TASK MATERIAL below:
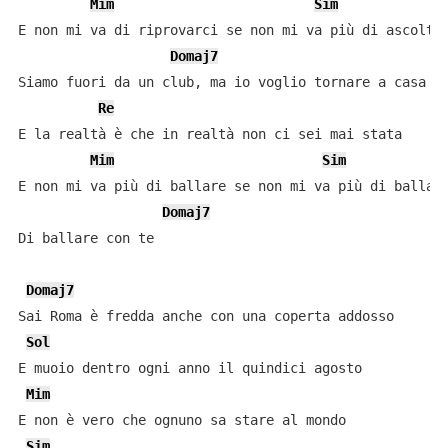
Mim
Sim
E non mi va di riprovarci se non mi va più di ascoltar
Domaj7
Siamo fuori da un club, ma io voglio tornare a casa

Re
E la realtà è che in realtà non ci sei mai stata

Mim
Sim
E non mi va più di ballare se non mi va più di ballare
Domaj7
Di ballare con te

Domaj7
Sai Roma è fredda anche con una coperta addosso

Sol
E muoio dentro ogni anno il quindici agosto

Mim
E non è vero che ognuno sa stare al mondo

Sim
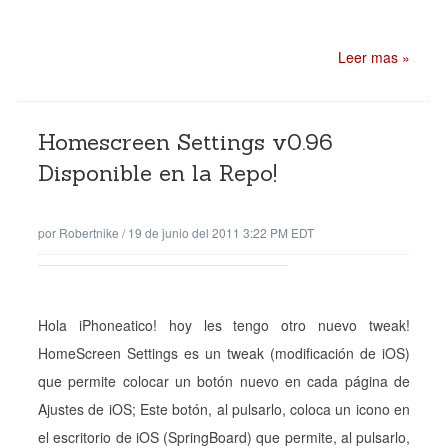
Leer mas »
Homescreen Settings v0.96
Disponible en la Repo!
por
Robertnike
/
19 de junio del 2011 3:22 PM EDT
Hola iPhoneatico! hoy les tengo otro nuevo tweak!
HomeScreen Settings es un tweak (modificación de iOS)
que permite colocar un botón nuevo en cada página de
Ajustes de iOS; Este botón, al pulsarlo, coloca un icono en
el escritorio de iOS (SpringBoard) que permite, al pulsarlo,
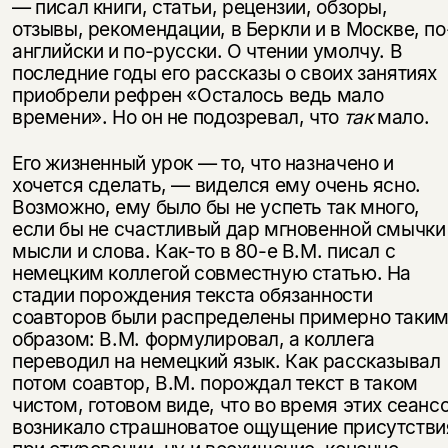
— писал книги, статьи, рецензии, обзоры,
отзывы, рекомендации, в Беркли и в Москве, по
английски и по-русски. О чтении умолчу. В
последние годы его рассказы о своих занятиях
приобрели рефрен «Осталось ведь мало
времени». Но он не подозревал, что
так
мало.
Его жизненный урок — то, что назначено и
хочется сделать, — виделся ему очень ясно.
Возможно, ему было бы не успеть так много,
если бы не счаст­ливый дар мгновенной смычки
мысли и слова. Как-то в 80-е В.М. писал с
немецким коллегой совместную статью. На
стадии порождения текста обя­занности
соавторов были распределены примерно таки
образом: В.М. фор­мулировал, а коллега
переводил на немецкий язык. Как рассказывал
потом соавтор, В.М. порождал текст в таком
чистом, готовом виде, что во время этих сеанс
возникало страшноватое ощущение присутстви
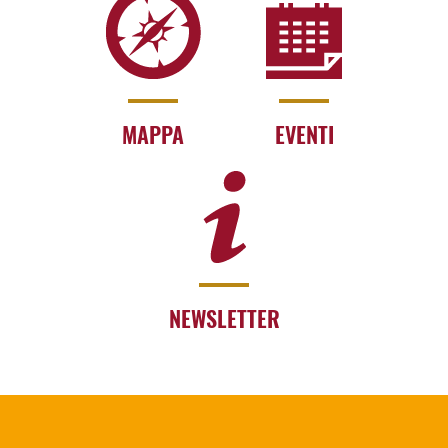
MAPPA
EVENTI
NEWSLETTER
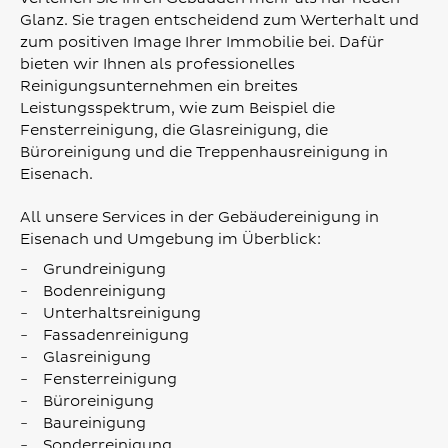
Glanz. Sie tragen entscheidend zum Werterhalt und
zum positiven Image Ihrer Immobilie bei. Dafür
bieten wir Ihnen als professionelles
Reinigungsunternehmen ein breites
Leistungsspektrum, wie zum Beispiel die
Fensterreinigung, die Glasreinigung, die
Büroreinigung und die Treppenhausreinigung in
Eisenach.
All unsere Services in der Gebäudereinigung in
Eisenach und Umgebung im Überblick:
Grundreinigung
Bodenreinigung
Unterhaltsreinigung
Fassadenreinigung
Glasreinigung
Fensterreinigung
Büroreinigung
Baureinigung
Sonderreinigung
End of TASK MATERIAL.
* **WORK TO BE COMPLETED**
Repeat the data exactly, dropping every picture it holds.

* **EXERCISE ANSWER**
Mim
Sim
E non mi va di riprovarci se non mi va più di ascoltar
Domaj7
Siamo fuori da un club, ma io voglio tornare a casa

Re
E la realtà è che in realtà non ci sei mai stata

Mim
Sim
E non mi va più di ballare se non mi va più di ballare
Domaj7
Di ballare con te

Domaj7
Sai Roma è fredda anche con una coperta addosso

Sol
E muoio dentro ogni anno il quindici agosto

Mim
E non è vero che ognuno sa stare al mondo

Sim
Leer mas »
Homescreen Settings v0.96
Disponible en la Repo!
por
Robertnike
/
19 de junio del 2011 3:22 PM EDT
Hola iPhoneatico! hoy les tengo otro nuevo tweak!
HomeScreen Settings es un tweak (modificación de iOS)
que permite colocar un botón nuevo en cada página de
Ajustes de iOS; Este botón, al pulsarlo, coloca un icono en
el escritorio de iOS (SpringBoard) que permite, al pulsarlo,
— писал книги, статьи, рецензии, обзоры,
отзывы, рекомендации, в Беркли и в Москве, по
английски и по-русски. О чтении умолчу. В
последние годы его рассказы о своих занятиях
приобрели рефрен «Осталось ведь мало
времени». Но он не подозревал, что
так
мало.
Его жизненный урок — то, что назначено и
хочется сделать, — виделся ему очень ясно.
Возможно, ему было бы не успеть так много,
если бы не счаст­ливый дар мгновенной смычки
мысли и слова. Как-то в 80-е В.М. писал с
немецким коллегой совместную статью. На
стадии порождения текста обя­занности
соавторов были распределены примерно таки
образом: В.М. фор­мулировал, а коллега
переводил на немецкий язык. Как рассказывал
потом соавтор, В.М. порождал текст в таком
чистом, готовом виде, что во время этих сеанс
возникало страшноватое ощущение присутстви
MAPPA
EVENTI
NEWSLETTER
Glanz. Sie tragen entscheidend zum Werterhalt und
zum positiven Image Ihrer Immobilie bei. Dafür
bieten wir Ihnen als professionelles
Reinigungsunternehmen ein breites
Leistungsspektrum, wie zum Beispiel die
Fensterreinigung, die Glasreinigung, die
Büroreinigung und die Treppenhausreinigung in
Eisenach.
All unsere Services in der Gebäudereinigung in
Eisenach und Umgebung im Überblick:
Grundreinigung
Bodenreinigung
Unterhaltsreinigung
Fassadenreinigung
Glasreinigung
Fensterreinigung
Büroreinigung
Baureinigung
Sonderreinigung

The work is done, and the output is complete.